Document layout analysis data:
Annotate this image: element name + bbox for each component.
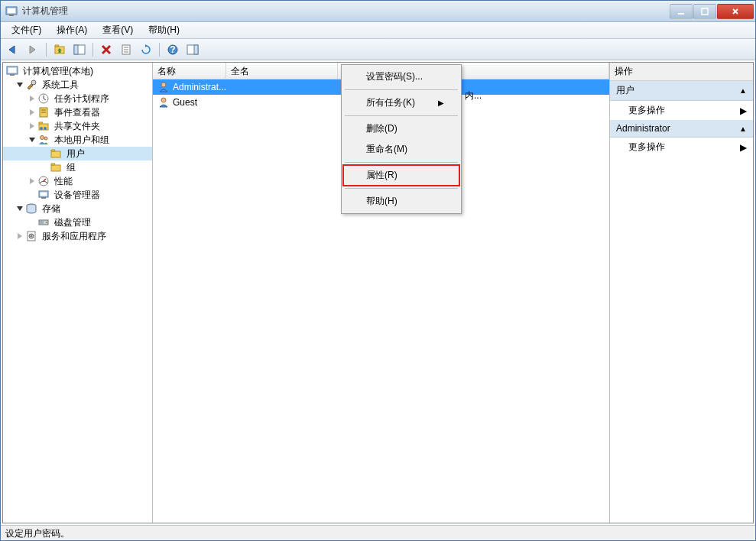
up-button[interactable] [50, 41, 69, 58]
menu-properties[interactable]: 属性(R) [342, 164, 460, 186]
action-pane: 操作 用户 ▲ 更多操作 ▶ Administrator ▲ 更多操作 ▶ [609, 63, 753, 523]
svg-rect-3 [678, 13, 684, 15]
performance-icon [37, 175, 50, 187]
menu-help[interactable]: 帮助(H) [141, 22, 187, 38]
collapse-icon[interactable] [15, 81, 24, 89]
collapse-icon[interactable] [15, 205, 24, 213]
tree-device-manager[interactable]: 设备管理器 [3, 188, 152, 202]
svg-rect-34 [41, 193, 47, 196]
svg-point-25 [40, 127, 43, 130]
expand-icon[interactable] [28, 109, 36, 117]
menu-file[interactable]: 文件(F) [4, 22, 49, 38]
storage-icon [25, 202, 37, 215]
close-button[interactable] [717, 4, 754, 19]
tree-performance[interactable]: 性能 [3, 174, 152, 188]
maximize-button[interactable] [693, 4, 716, 19]
svg-rect-1 [8, 8, 15, 13]
action-more-users[interactable]: 更多操作 ▶ [610, 101, 753, 120]
menu-view[interactable]: 查看(V) [95, 22, 141, 38]
computer-icon [6, 65, 18, 77]
svg-point-37 [46, 222, 47, 223]
menu-separator [345, 115, 458, 116]
client-area: 计算机管理(本地) 系统工具 任务计划程序 事件查看器 共享文件夹 [2, 62, 754, 523]
svg-rect-29 [51, 151, 60, 157]
menu-action[interactable]: 操作(A) [49, 22, 95, 38]
menu-delete[interactable]: 删除(D) [343, 118, 459, 139]
expand-icon[interactable] [28, 95, 36, 103]
expand-icon[interactable] [15, 232, 24, 241]
minimize-button[interactable] [670, 4, 693, 19]
toolbar-separator [92, 43, 93, 57]
show-hide-tree-button[interactable] [70, 41, 89, 58]
properties-button[interactable] [117, 41, 135, 58]
svg-rect-15 [194, 45, 198, 54]
app-icon [5, 5, 18, 18]
user-icon [157, 96, 170, 109]
svg-rect-7 [74, 45, 78, 54]
svg-point-19 [31, 80, 36, 85]
tree-event-viewer[interactable]: 事件查看器 [3, 105, 152, 119]
link-label: 更多操作 [628, 104, 665, 117]
tree-disk-management[interactable]: 磁盘管理 [3, 215, 152, 229]
toolbar-separator [159, 43, 160, 57]
back-button[interactable] [4, 41, 22, 58]
tree-root[interactable]: 计算机管理(本地) [3, 64, 152, 78]
list-pane: 名称 全名 描述 Administrat... Guest [153, 63, 609, 523]
delete-button[interactable] [97, 41, 115, 58]
folder-icon [50, 161, 62, 173]
collapse-arrow-icon: ▲ [739, 125, 747, 133]
titlebar: 计算机管理 [1, 1, 755, 22]
svg-rect-18 [10, 74, 15, 76]
app-window: 计算机管理 文件(F) 操作(A) 查看(V) 帮助(H) ? 计算机管理(本地… [0, 0, 756, 541]
tree-label: 系统工具 [41, 79, 80, 92]
tree-local-users[interactable]: 本地用户和组 [3, 133, 152, 147]
svg-point-26 [44, 127, 47, 130]
collapse-arrow-icon: ▲ [739, 86, 747, 95]
menubar: 文件(F) 操作(A) 查看(V) 帮助(H) [1, 22, 755, 39]
cell-name: Administrat... [153, 81, 226, 93]
tree-pane[interactable]: 计算机管理(本地) 系统工具 任务计划程序 事件查看器 共享文件夹 [3, 63, 153, 523]
cell-text: Guest [173, 97, 197, 108]
tree-label: 本地用户和组 [53, 134, 111, 147]
menu-all-tasks[interactable]: 所有任务(K)▶ [343, 92, 459, 113]
show-hide-action-button[interactable] [183, 41, 202, 58]
menu-help[interactable]: 帮助(H) [343, 191, 459, 212]
folder-icon [50, 147, 62, 160]
tree-label: 组 [65, 161, 77, 174]
clock-icon [37, 92, 50, 105]
expand-icon[interactable] [28, 177, 36, 186]
tree-shared-folders[interactable]: 共享文件夹 [3, 119, 152, 133]
svg-rect-38 [40, 221, 44, 224]
tree-groups[interactable]: 组 [3, 160, 152, 174]
column-fullname[interactable]: 全名 [226, 63, 338, 79]
tree-label: 任务计划程序 [53, 92, 111, 105]
tree-label: 磁盘管理 [53, 216, 92, 229]
tree-system-tools[interactable]: 系统工具 [3, 78, 152, 92]
svg-rect-2 [9, 15, 14, 16]
action-section-users[interactable]: 用户 ▲ [610, 81, 753, 101]
collapse-icon[interactable] [28, 136, 36, 144]
tree-label: 共享文件夹 [53, 120, 102, 133]
tree-label: 服务和应用程序 [41, 230, 108, 243]
help-button[interactable]: ? [164, 41, 182, 58]
tree-task-scheduler[interactable]: 任务计划程序 [3, 92, 152, 105]
tree-label: 计算机管理(本地) [21, 65, 95, 78]
forward-button[interactable] [24, 41, 42, 58]
menu-separator [345, 89, 458, 90]
refresh-button[interactable] [137, 41, 155, 58]
svg-rect-4 [702, 8, 708, 15]
svg-rect-30 [51, 165, 60, 171]
svg-rect-33 [41, 197, 46, 199]
menu-set-password[interactable]: 设置密码(S)... [343, 66, 459, 87]
event-icon [37, 106, 50, 118]
tree-services[interactable]: 服务和应用程序 [3, 229, 152, 243]
tree-storage[interactable]: 存储 [3, 202, 152, 215]
action-more-administrator[interactable]: 更多操作 ▶ [610, 138, 753, 157]
expand-icon[interactable] [28, 122, 36, 131]
action-section-administrator[interactable]: Administrator ▲ [610, 120, 753, 138]
menu-rename[interactable]: 重命名(M) [343, 139, 459, 160]
svg-text:?: ? [170, 44, 175, 55]
tree-users[interactable]: 用户 [3, 147, 152, 160]
tree-label: 性能 [53, 175, 74, 188]
column-name[interactable]: 名称 [153, 63, 226, 79]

# Problem statement:
Report the lines above that contain "pane".

# Answer section:
action-pane: 操作 用户 ▲ 更多操作 ▶ Administrator ▲ 更多操作 ▶ [609, 63, 753, 523]
list-pane: 名称 全名 描述 Administrat... Guest [153, 63, 609, 523]
tree-pane[interactable]: 计算机管理(本地) 系统工具 任务计划程序 事件查看器 共享文件夹 [3, 63, 153, 523]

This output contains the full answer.